Singh, who completed a jail term and repented, also attended the ceremony, joining family members of the slain nun.

"I cursed myself for what I did, but today I realize that it was the will of God," he told ucanews.com.

"I now know it was a gruesome thing to do, but God has turned everything for her glory and she is now known to the world," said Singh, whom the nun's family accepted and welcomed as a family member in their ancestral home soon after completed his jail term. 

In 2007 Indore Diocese began the process for her canonization as a martyr, which if successful will make her the first woman martyr in India.

India has given the church six saints — Mother Teresa, Alphonsa, Chavara Kuriakose, Euphrasia Eluvathingal, Joseph Vaz and Gonsalo Gracia.

The first Indian to become a saint was Gonsalo Garcia, a Franciscan brother and missionary from the Mumbai region who was martyred in Japan. The only other Blessed from India who died a martyr's death was Devasahayam Pillai, a convert from Hinduism. Pillai's canonization cause is the first initiated for an Indian layperson.

 

Villagers remember nun's work

A day after the beatification ceremony a special thanksgiving Mass was celebrated at the mission church in Udainagar where Blessed Rani Maria is now buried.

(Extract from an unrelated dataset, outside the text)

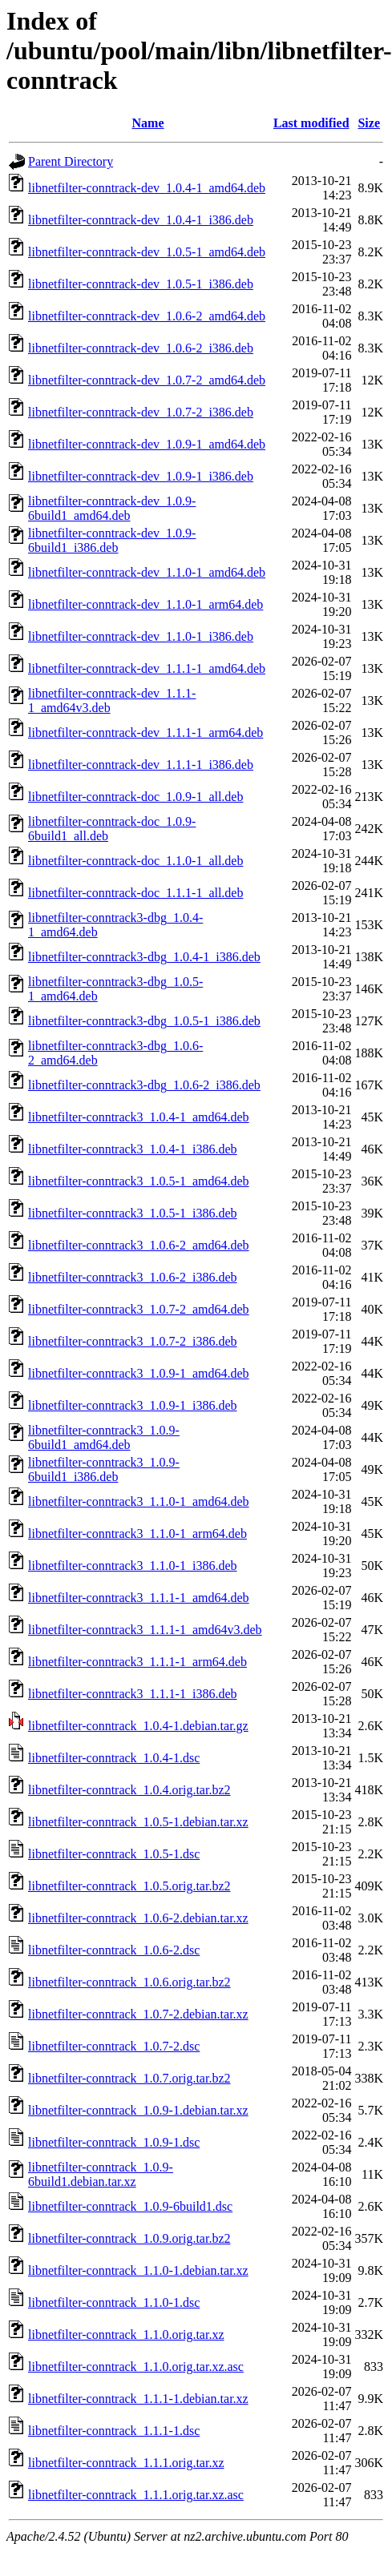  I want to click on libnetfilter-conntrack_1.1.0-1.dsc, so click(114, 2302).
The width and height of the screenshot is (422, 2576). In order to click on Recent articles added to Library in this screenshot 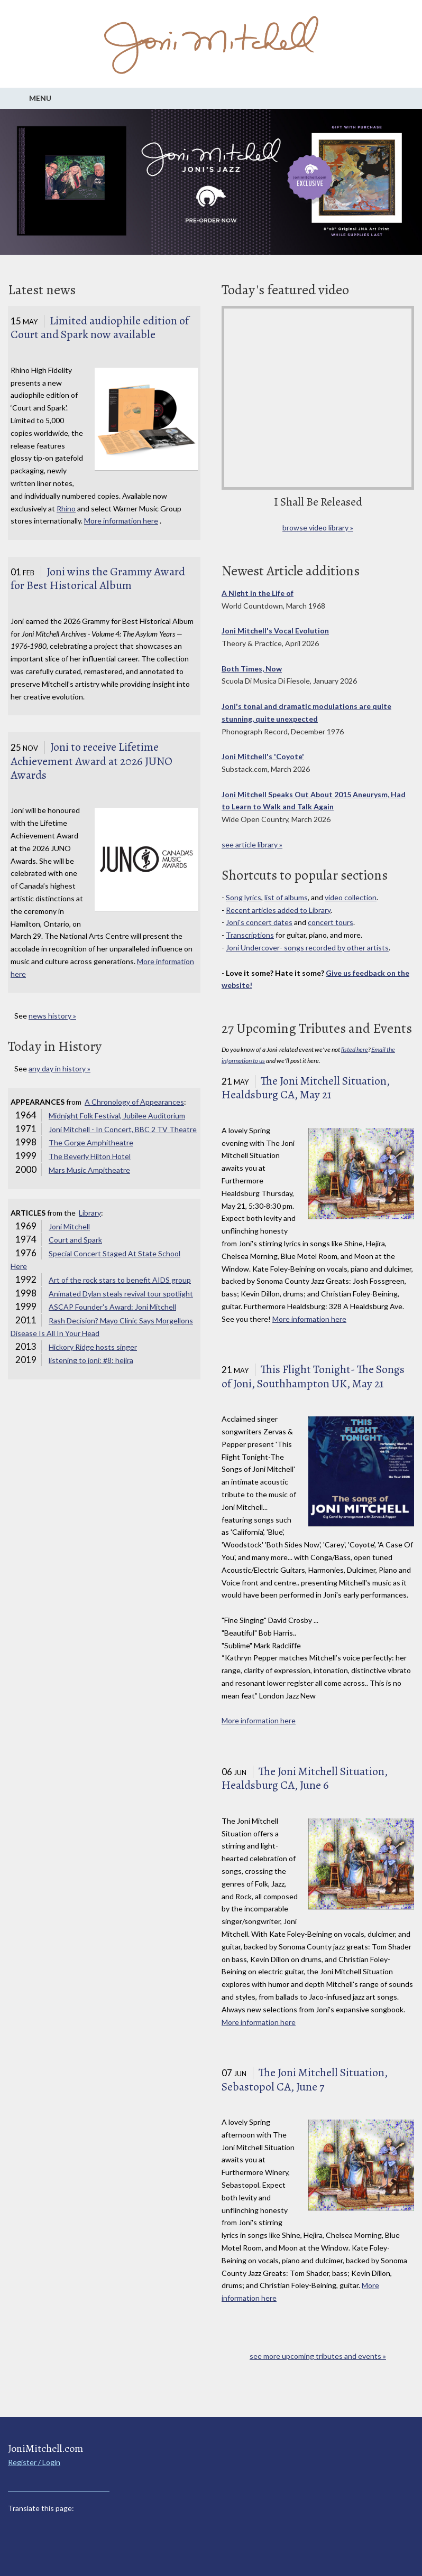 , I will do `click(278, 910)`.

Apostolic Nuncio to India Archbishop Giambattista Diquattro lead that Mass for some 2,000 people, including local villagers with whom the nun worked.

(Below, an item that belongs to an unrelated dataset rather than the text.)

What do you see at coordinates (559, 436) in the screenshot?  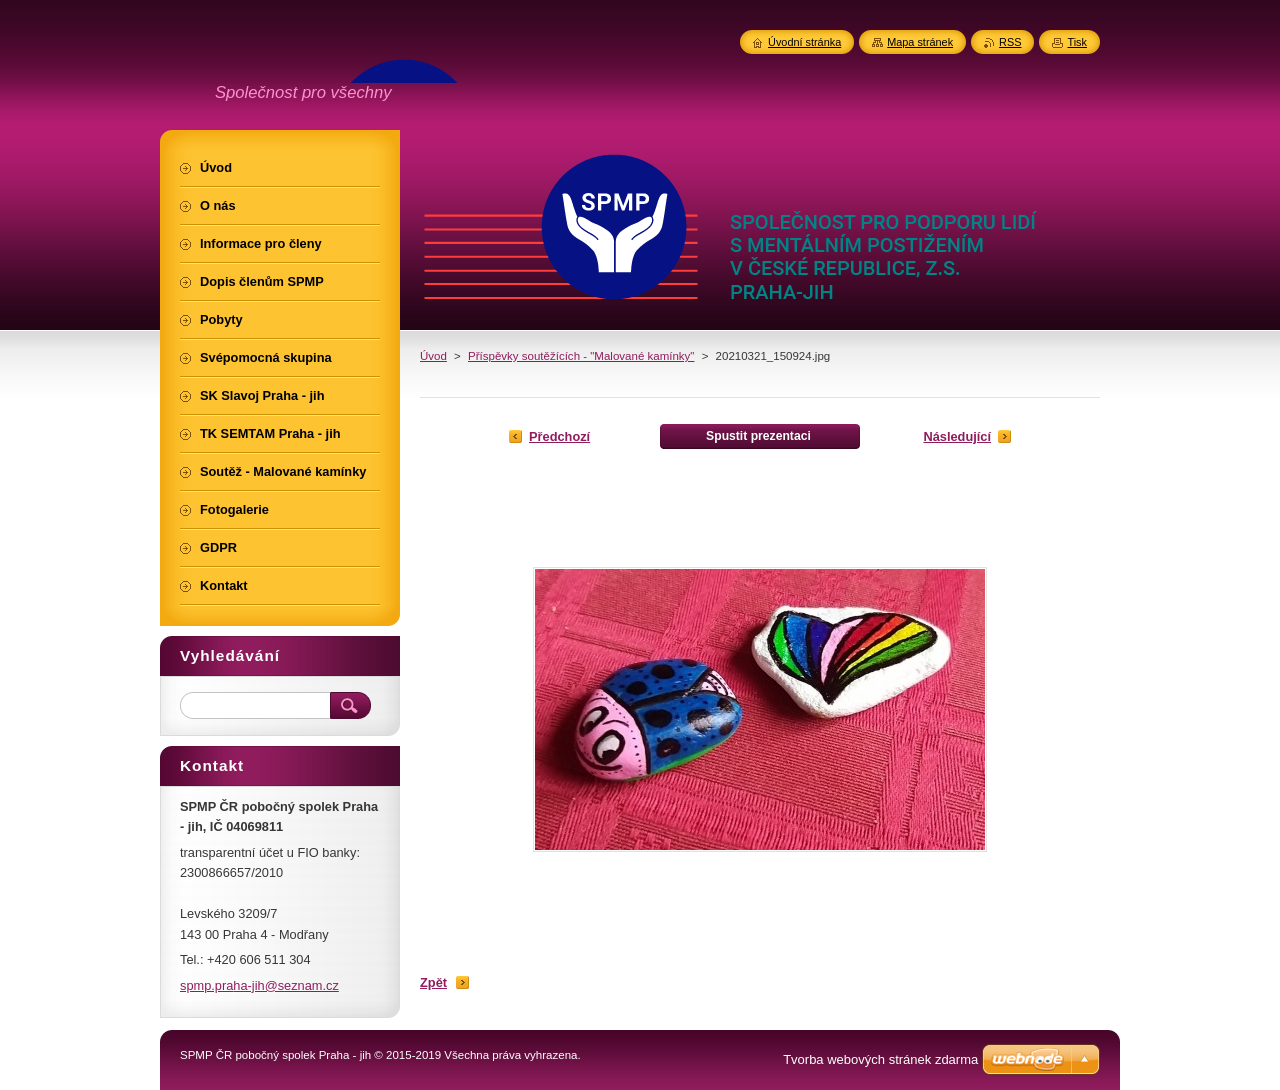 I see `Předchozí` at bounding box center [559, 436].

"She was a gem of a person who always came forward to help us," Raheli Bai, a 60-year-old tribal mother of 12 told ucanews.com.

The work the nun started helped her children go to school, which also helped Bai's grandchildren go to school. "Now we know the value of education," she said. Education of women in the area was a priority for the nun, Bai recalled.

Geeta Bai, another woman from the village, told ucanews.com that the nun helped them "through self-help groups and other developmental and awareness projects." The self-help groups contribute money to help members take soft loans to start income generating projects.

When the village women faced a water shortage that forced them to walk kilometers to fetch drinking water, the nun helped them start a bore well. "She was so affectionate to us and very caring for our needs," she said.

Many repeated several stories of how the nun helped them escape poverty, exploitation and bonded labor. One becomes a bonded laborer after a family pledges their children to work for landlords in return for high interest loans. 

Boby George, who came from the nun's native parish in Kerala to witness the beatification ceremony, said the nun, who spent most of her life in the northern mission, was known as a "smiling nun" in her home parish.

Bishop Chacko Thottumarickal of Indore told ucanews.com "she has showed us with her life that a life based on gospel values is possible."

The martyred nun "is a great inspiration for us to dedicate our life for the poor and the needy in the challenging modern world," said the bishop who coordinated her cause with the Vatican.